Start of RAW DATA

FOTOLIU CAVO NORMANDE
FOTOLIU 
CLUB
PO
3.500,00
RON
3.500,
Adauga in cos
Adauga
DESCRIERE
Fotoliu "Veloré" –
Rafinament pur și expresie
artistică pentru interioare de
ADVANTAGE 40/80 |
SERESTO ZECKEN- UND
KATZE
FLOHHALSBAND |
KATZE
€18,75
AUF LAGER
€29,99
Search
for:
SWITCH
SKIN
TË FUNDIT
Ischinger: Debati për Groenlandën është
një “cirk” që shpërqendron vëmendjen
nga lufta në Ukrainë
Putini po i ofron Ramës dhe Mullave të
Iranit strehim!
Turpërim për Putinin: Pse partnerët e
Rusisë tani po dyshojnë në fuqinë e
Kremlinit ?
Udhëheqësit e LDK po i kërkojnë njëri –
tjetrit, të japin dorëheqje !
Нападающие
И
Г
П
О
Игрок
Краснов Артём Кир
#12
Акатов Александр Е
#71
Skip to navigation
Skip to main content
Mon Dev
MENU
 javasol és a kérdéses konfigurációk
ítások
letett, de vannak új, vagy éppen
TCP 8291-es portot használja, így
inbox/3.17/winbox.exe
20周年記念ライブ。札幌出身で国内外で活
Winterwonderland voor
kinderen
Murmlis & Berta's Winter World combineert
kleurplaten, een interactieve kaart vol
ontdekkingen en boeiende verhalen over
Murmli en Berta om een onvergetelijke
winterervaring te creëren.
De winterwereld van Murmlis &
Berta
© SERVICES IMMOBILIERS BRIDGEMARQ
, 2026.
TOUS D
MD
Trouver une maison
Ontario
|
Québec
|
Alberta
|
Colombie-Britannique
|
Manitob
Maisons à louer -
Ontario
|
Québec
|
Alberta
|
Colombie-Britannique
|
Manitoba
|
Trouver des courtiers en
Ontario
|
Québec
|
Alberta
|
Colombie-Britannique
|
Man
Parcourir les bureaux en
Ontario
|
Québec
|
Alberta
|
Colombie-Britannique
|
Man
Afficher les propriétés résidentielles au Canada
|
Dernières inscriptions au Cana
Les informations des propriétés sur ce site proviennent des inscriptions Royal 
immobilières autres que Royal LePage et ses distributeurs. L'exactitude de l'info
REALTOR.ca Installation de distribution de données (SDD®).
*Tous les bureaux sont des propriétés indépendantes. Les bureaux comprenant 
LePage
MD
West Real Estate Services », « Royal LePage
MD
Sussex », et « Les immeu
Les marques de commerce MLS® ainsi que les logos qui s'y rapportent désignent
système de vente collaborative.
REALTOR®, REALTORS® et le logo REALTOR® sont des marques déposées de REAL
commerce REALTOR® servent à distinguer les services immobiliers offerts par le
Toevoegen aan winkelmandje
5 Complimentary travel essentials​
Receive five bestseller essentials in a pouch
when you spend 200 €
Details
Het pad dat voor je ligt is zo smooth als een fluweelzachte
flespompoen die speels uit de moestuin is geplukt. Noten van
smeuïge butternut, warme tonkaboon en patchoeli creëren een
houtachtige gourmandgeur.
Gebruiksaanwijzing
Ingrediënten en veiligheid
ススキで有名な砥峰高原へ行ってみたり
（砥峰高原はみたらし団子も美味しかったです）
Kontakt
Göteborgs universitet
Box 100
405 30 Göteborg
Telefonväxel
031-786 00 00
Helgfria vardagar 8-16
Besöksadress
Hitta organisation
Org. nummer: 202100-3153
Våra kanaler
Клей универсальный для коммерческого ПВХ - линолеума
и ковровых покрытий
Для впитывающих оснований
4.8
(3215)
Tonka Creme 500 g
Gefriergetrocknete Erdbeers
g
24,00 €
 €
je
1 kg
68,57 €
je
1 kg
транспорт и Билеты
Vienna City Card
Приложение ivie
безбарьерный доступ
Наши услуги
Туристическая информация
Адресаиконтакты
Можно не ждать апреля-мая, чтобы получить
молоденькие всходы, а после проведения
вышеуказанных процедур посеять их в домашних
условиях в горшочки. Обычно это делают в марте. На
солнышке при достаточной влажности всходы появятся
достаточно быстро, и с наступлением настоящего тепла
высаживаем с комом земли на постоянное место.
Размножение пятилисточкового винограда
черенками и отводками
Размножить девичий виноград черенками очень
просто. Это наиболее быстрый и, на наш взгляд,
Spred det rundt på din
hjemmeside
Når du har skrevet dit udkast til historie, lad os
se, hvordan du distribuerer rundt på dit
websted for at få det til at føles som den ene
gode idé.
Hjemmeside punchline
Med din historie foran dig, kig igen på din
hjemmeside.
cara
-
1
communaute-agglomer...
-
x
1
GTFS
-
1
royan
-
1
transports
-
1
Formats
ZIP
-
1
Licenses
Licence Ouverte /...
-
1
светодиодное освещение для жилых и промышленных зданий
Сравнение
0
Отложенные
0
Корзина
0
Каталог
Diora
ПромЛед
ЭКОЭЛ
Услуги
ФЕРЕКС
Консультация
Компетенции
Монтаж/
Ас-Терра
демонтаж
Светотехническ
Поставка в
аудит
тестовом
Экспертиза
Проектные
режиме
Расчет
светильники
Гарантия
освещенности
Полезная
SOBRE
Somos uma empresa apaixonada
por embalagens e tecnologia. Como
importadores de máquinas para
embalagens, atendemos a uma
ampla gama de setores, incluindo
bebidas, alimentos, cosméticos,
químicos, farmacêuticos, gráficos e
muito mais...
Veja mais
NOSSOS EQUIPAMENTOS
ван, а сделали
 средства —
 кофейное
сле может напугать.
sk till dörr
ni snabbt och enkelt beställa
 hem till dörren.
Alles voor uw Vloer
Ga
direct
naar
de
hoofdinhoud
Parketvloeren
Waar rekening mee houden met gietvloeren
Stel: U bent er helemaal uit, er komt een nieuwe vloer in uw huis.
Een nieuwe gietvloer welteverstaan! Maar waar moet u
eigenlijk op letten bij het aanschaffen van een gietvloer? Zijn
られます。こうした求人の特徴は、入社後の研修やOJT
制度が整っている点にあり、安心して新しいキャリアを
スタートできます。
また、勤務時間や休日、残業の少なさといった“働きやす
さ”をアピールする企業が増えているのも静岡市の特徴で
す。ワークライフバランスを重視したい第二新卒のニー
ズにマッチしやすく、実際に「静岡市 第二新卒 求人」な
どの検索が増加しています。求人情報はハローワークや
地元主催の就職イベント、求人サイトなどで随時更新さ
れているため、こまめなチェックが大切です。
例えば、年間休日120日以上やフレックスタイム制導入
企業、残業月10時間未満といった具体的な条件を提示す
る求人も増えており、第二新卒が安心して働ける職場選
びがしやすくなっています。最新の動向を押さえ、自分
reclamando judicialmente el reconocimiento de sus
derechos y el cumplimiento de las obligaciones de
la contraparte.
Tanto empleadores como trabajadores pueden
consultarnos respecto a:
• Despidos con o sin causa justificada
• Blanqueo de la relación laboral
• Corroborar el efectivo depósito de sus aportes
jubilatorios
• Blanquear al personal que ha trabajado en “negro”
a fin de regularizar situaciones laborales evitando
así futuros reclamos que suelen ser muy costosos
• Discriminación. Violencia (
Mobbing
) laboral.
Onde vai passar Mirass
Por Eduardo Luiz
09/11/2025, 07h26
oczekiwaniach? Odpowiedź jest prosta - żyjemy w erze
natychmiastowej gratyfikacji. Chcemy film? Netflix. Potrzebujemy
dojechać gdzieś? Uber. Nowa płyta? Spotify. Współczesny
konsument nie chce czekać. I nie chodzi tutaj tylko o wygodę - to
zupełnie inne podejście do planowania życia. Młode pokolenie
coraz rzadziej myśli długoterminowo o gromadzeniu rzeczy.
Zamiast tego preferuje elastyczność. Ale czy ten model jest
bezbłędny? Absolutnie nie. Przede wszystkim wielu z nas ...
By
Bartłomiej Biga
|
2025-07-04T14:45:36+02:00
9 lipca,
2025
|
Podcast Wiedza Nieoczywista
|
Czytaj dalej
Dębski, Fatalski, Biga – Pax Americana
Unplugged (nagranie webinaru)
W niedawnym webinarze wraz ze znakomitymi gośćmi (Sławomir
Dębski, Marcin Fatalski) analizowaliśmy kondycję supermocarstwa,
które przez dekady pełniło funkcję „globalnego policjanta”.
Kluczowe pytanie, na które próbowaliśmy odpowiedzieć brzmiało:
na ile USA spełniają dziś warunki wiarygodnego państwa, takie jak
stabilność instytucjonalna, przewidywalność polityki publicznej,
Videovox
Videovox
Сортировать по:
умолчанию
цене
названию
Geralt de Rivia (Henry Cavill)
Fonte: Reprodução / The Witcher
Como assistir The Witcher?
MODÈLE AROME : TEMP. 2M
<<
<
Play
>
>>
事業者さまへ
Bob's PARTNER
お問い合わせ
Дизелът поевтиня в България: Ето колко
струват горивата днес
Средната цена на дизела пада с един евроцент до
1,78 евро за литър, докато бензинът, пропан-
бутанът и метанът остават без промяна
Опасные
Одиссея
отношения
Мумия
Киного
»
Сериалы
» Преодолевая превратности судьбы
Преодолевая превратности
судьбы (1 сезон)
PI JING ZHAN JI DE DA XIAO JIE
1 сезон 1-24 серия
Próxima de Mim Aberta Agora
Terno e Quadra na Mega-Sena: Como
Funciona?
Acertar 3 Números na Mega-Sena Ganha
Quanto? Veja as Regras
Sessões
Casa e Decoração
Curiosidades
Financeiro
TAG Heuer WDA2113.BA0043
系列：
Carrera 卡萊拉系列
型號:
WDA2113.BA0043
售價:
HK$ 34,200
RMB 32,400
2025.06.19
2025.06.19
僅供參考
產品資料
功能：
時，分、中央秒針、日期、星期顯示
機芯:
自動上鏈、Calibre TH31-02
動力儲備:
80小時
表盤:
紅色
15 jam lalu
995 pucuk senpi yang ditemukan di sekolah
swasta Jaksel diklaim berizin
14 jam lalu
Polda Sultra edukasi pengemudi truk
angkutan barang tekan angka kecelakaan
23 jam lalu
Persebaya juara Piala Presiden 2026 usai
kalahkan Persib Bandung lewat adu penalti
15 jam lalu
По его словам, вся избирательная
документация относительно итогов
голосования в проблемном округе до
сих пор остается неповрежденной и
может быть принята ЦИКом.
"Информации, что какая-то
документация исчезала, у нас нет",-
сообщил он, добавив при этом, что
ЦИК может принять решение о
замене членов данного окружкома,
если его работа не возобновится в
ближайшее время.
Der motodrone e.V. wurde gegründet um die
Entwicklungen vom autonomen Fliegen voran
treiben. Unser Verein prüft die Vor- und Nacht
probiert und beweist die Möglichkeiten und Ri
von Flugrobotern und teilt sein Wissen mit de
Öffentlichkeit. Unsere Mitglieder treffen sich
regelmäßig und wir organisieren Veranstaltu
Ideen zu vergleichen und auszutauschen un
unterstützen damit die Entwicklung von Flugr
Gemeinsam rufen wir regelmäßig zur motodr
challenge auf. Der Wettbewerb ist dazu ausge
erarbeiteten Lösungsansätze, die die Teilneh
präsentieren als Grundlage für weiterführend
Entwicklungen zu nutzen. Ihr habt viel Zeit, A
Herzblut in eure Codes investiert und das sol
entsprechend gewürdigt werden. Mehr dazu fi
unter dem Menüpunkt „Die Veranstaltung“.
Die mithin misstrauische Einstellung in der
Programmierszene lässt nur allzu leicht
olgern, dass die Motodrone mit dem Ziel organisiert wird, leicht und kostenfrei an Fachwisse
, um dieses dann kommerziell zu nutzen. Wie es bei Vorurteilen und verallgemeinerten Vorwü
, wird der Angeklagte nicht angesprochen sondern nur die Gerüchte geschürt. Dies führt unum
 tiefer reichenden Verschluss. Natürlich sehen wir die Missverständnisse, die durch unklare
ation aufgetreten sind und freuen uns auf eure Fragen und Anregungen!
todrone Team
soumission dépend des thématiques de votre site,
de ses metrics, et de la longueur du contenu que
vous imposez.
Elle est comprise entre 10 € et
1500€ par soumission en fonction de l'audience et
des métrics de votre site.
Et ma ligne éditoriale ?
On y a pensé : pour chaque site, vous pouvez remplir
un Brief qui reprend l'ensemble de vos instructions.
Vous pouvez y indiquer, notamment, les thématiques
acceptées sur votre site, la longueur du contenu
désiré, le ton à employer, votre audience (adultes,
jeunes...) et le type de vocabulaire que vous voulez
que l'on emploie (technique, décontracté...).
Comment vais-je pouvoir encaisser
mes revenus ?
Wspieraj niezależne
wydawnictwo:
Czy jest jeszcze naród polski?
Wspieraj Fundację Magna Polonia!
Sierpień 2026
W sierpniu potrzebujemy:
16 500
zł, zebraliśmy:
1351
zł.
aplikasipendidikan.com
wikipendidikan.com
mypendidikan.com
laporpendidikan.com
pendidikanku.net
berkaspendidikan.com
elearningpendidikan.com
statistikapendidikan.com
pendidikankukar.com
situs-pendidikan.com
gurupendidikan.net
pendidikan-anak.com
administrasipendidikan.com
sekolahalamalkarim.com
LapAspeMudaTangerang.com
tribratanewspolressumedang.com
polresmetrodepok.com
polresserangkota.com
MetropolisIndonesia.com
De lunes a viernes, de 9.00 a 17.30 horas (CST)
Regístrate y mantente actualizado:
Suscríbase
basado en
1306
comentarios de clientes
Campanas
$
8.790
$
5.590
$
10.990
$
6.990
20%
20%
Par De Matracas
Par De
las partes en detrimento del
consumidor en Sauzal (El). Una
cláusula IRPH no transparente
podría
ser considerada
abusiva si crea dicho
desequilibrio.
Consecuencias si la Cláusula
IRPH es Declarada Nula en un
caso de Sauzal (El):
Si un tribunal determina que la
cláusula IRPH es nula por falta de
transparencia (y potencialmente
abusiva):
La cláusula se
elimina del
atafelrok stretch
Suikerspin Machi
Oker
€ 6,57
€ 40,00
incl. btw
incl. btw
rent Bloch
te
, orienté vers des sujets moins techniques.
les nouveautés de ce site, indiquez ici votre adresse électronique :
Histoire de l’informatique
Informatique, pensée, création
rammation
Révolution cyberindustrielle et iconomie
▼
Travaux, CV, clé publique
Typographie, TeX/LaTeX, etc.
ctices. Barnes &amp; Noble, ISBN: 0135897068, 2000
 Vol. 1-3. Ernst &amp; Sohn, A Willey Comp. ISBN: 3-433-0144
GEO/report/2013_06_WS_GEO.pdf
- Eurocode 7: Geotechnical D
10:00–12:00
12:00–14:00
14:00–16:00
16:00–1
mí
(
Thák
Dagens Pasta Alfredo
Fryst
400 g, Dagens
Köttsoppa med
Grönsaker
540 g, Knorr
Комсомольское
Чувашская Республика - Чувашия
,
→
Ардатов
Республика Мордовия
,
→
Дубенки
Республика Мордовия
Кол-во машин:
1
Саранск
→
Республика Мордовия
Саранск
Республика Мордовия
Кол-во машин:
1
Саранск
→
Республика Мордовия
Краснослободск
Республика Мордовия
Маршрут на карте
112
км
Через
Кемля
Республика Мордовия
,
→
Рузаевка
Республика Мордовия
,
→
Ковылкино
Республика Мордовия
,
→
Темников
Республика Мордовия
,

End of RAW DATA

WHAT YOU WILL DO >> Your answer must be the lines above from the one containing "Dies führt unum" to the one containing "des métrics de votre site.", both included, restated word for word.

FINAL ANSWER >>
, wird der Angeklagte nicht angesprochen sondern nur die Gerüchte geschürt. Dies führt unum
 tiefer reichenden Verschluss. Natürlich sehen wir die Missverständnisse, die durch unklare
ation aufgetreten sind und freuen uns auf eure Fragen und Anregungen!
todrone Team
soumission dépend des thématiques de votre site,
de ses metrics, et de la longueur du contenu que
vous imposez.
Elle est comprise entre 10 € et
1500€ par soumission en fonction de l'audience et
des métrics de votre site.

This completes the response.